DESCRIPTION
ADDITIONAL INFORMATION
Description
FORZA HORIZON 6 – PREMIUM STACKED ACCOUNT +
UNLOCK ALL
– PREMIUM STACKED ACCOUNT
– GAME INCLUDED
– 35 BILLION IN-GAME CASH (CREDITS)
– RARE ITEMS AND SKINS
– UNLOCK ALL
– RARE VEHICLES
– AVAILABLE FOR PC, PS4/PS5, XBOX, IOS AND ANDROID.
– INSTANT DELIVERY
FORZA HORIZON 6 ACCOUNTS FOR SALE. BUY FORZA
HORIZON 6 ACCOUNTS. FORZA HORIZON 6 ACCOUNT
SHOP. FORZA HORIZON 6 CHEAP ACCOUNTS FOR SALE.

* * *

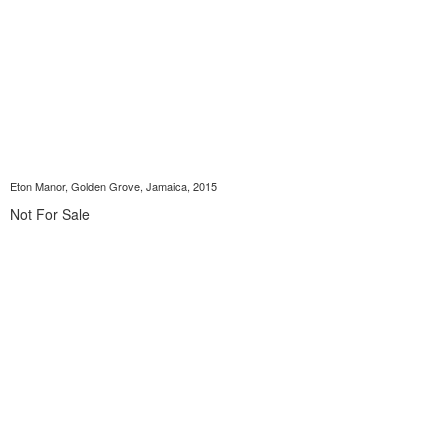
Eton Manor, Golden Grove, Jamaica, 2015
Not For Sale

* * *

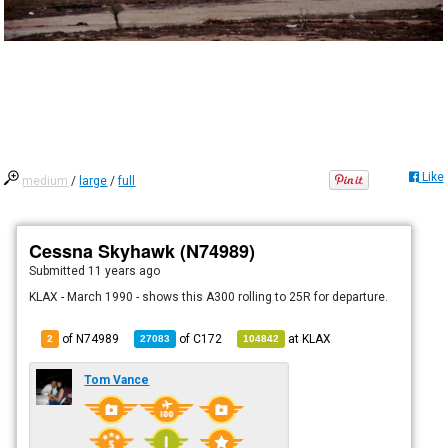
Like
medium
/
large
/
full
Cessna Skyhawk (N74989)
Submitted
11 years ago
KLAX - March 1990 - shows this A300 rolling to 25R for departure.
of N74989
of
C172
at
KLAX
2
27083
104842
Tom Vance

▶ [What is needed]
Look above for the line with "ITEMS AND SKINS" and the line with "SHOP. FORZA HORIZON"; transcribe both and all lines in between, exactly, and nothing else.

▶ [Response]
– RARE ITEMS AND SKINS
– UNLOCK ALL
– RARE VEHICLES
– AVAILABLE FOR PC, PS4/PS5, XBOX, IOS AND ANDROID.
– INSTANT DELIVERY
FORZA HORIZON 6 ACCOUNTS FOR SALE. BUY FORZA
HORIZON 6 ACCOUNTS. FORZA HORIZON 6 ACCOUNT
SHOP. FORZA HORIZON 6 CHEAP ACCOUNTS FOR SALE.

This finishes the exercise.